[Extracted page text data]
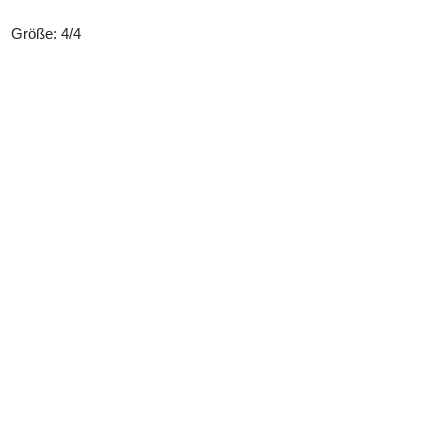
Größe: 4/4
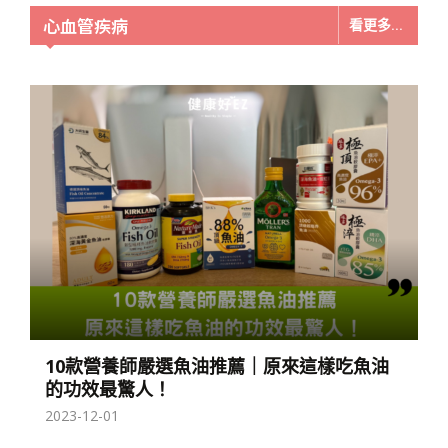
心血管疾病
看更多...
10款營養師嚴選魚油推薦｜原來這樣吃魚油
的功效最驚人！
2023-12-01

:: Your assignment ::
For every record above, repeat the text exactly and omit any picture.

:: Answer for this exercise ::
Größe: 4/4
心血管疾病
看更多...
10款營養師嚴選魚油推薦｜原來這樣吃魚油
的功效最驚人！
2023-12-01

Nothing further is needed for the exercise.